Appurato il furto la mattina dopo, vennero bloccate le uscite, perquisiti i visitatori e si perlustrò l’intero museo. Si scoprì che una porta d’uscita era stata forzata ed era priva di pomello. Essendo quell’uscita frequentata dagli operai la gendarmeria pensò che il ladro si fosse mescolato a loro o fosse egli stesso un lavoratore, pertanto tutto il personale stabile venne interrogato. Nel frattempo fu lanciato un appello ai cittadini di Parigi e un impiegato riferì di aver notato un uomo che si allontanava dal Louvre il lunedì mattina e gettava un oggetto in un fossato vicino alla strada; lì fu ritrovato il pomello mancante. Si annunciò una ricompensa di venticinquemila franchi per chi avesse dato informazioni valide e intanto il posto lasciato vuoto dalla Gioconda sulla parete del Louvre fu preso momentaneamente da un dipinto di Raffaello, il Ritratto di Baldassarre Castiglione.

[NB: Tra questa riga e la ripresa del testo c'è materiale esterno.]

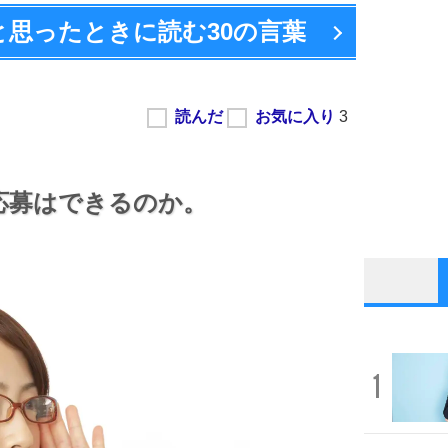
と思ったときに読む
30の言葉
応募はできるのか。
1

Furono erroneamente arrestati, come possibili complici, due giovani che sarebbero diventati famosi nei campi della scrittura e dell’arte: Guillaume Apollinaire e Pablo Picasso, i quali però dimostrarono la loro estraneità ai fatti. Dopo aver escluso dalla responsabilità del furto il personale stabile del museo la gendarmeria si concentrò su muratori, decoratori e il personale assunto per breve periodo o per uno specifico incarico, tutte persone i cui dati erano riportati sul registro delle commesse. Peruggia venne interrogato e la sua modesta stanza fu sottoposta a un’ispezione che ebbe esito negativo poiché la Gioconda era nascosta in un apposito spazio ricavato sotto l’unico tavolo.

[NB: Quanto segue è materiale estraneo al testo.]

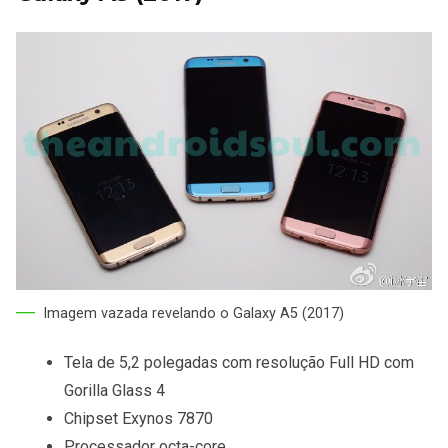
Imagem vazada revelando o Galaxy A5 (2017)
Tela de 5,2 polegadas com resolução Full HD com
Gorilla Glass 4
Chipset Exynos 7870
Processador octa-core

Dovevano passare due anni prima che la Gioconda tornasse al ‘suo’ posto. Nell’autunno del 1913 il collezionista d’arte fiorentino Alfredo Geri decise di organizzare una mostra nella sua galleria chiedendo ai privati, tramite un annuncio sui giornali, di prestargli alcune opere. Egli ricevette da Parigi una lettera nella quale veniva proposta la vendita della Gioconda a patto che il capolavoro tornasse in Italia e fosse lì custodito. La lettera inviata da Vincenzo Peruggia era firmata dal fittizio Monsieur Léonard V. Consigliatosi con Giovanni Poggi, direttore della Regia Galleria di Firenze, Geri fissò un incontro con Monsieur Léonard l’11 dicembre 1913 in un albergo di Firenze. Si presentò con il direttore della galleria che dopo aver visto il quadro lo prese in custodia per esaminarlo. Peruggia fu arrestato il giorno seguente dai carabinieri, i quali lo prelevarono direttamente dalla sua stanza d’albergo.

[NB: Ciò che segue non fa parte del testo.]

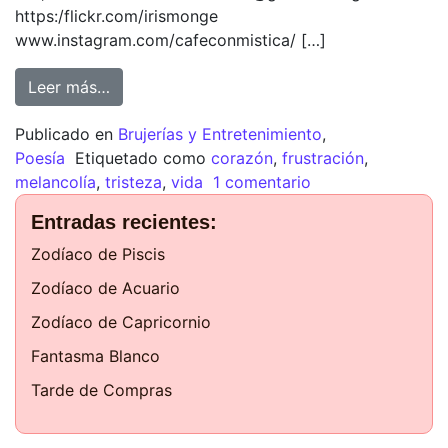
https:/flickr.com/irismonge
www.instagram.com/cafeconmistica/ […]
Leer más…
Publicado en
Brujerías y Entretenimiento
,
Poesía
Etiquetado como
corazón
,
frustración
,
melancolía
,
tristeza
,
vida
1 comentario
Entradas recientes:
Zodíaco de Piscis
Zodíaco de Acuario
Zodíaco de Capricornio
Fantasma Blanco
Tarde de Compras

Ma quali erano le motivazioni che spinsero Vincenzo al clamoroso gesto? Alcuni hanno ipotizzato un furto su commissione di un truffatore argentino, che ne avrebbe volute vendere sei copie agli statunitensi. In realtà Peruggia affermò sempre di aver compiuto il furto per patriottismo in quanto la visione su un opuscolo del Louvre di quadri italiani portati in Francia da Napoleone Bonaparte provocò in lui un senso di vendetta: voleva restituire all’Italia almeno uno di quei dipinti, non importava quale. Inizialmente aveva pensato alla Bella Giardiniera, ma le dimensioni esagerate del quadro lo avevano dissuaso. In realtà la Gioconda non fece mai parte del bottino di guerra napoleonico: infatti fu portata in Francia dallo stesso Leonardo dove ne è attestata la presenza fra le collezioni reali già dal 1625.

Insomma: ladro o patriota? Sta di fatto che giunto di fronte al tribunale, come abbiamo detto la condanna fu estremamente lieve ed anzi, non appena pronunciata, di fatto Vincenzo fu immediatamente liberato e, uscendo dal carcere, un gruppo di studenti che lo attendeva gli consegnò a nome di tutti gli italiani a titolo di ringraziamento la cifra di 4.500 lire fonte di una colletta che aveva visto una notevole adesione.